I think the contributions of the dadaists & surrealists to this kind of poem-construction were minor compared to those of Pound. & he taught many *different* groups of poets--not only the imagists, the objectivists, and the projectivists--new ways of making poems and of making *verse*. It's incredible when one thinks of the lineages of poem-makers descending from EP! (Think, for instance, of Pound-Olson-Duncan . . . !) Think of all the ears he taught to hear (*helped* teach--remember how many of us learned as much or more from Stein--& also, in my case, in approaching hearing and the putting together of disparate things, Cage--especially his music of the early 1950s).
Would he have been as great a teacher--even to those of us who came to reject as much as we accepted--if he'd not have been such a fucking authoritarian? Probably for some--but that authority thing is what often drives teachers--good & bad.
One cannot obliterate Pound because he was in so many ways a fascist (in so many ways, he wasnt!) or Heidegger because he was for a very short time a Nazi (for a much much shorter a time than Pound was a fascist). I've recently learned that not only Arendt but also Celan! visited Heidegger in his late years. We cannot be totalists about poets and philosophers any more than we can be about society. Like Whitman, we all contain multitudes.
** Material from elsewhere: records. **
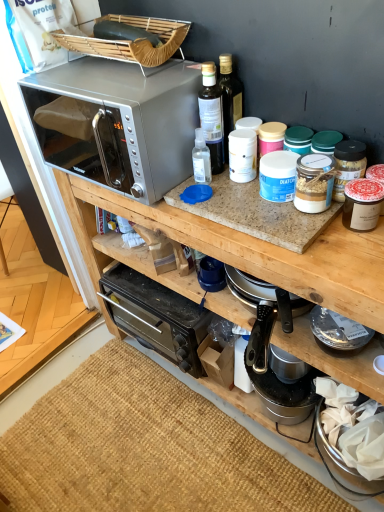 The image size is (384, 512). I want to click on free spot above burlap mat at lower center (from a real-world perspective), so click(135, 452). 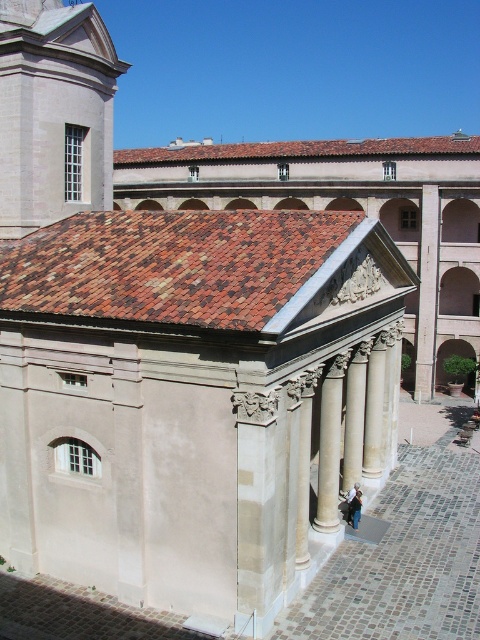 You are an architect examining the classical structure. You notice the smooth stone column at right and the white marble pillar at center. Which one appears closer to you in the image?

The smooth stone column at right appears closer to you than the white marble pillar at center because it is further to the viewer.

You are an architect evaluating the structural integrity of the classical building. Considering the smooth stone tower at upper left and the white marble column at center, which object would you prioritize inspecting for potential stability issues based on their sizes?

The white marble column at center should be prioritized for inspection because it is larger than the smooth stone tower at upper left, making it potentially more critical to the overall structure. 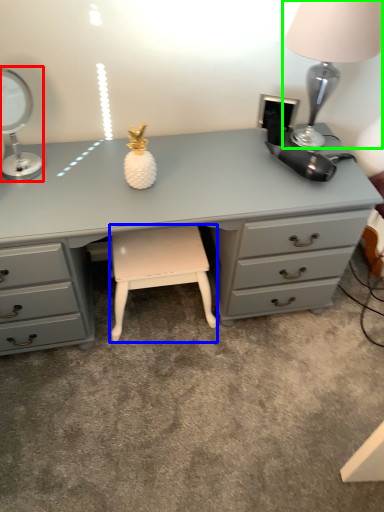 Question: Which object is positioned farthest from table lamp (highlighted by a red box)? Select from stool (highlighted by a blue box) and table lamp (highlighted by a green box).

Choices:
 (A) stool
 (B) table lamp

Answer: (B)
The way I chose in the early 80s was to read through the Cantos by a deterministic (nonchance) nonintentional method--the "diastic reading-through text-selection method"-- which gleaned whole words & "ends" of words--everything from the last letter of a word to all the letters except the first--that successively had the letters of "Ezra Pound" in corresponding places (e.g., E'z and P's in the first place, Z's & O's in the second place etc). I spelled out the name diastically over and over until I found no more z's. (Thus the last section of the poem is a silence.) I tried to follow this method out exactly. But of course I made mistakes.
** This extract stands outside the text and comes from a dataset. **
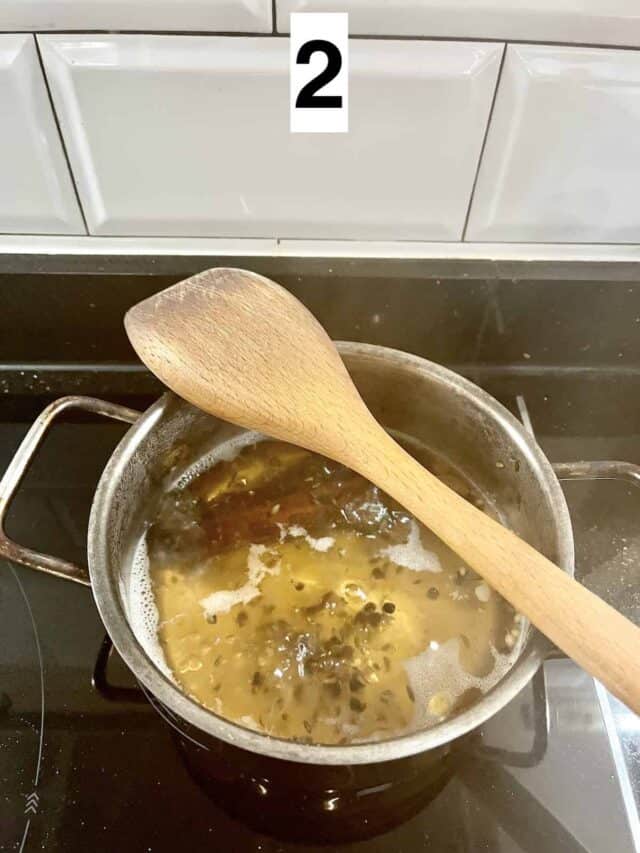 The image size is (640, 853). I want to click on background, white subway title, so click(x=561, y=160).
Just as Pound projected a great anticapitalist montage, I attempted to write a completely deterministic nonintentional work by reading through _The Cantos_ to select words & ends "diastically". But chance intervened in the shape of mistakes. Luckily, I decided long ago, to accept my own mistakes (tho not others' typos!) once a poem is in print. I accept the fact that _Words nd Ends from Ez_ is a partially deterministc poem modified by completely unintended chance interventions (uncaught mistakes). I also accept the fact that others, such as Charles, find it valuable despite its deviations from its intent. (A curious word to use for the project of writing a deterministic *nonintentional* work!)
I've gone on much too long already. Forgive me, fellow polisters!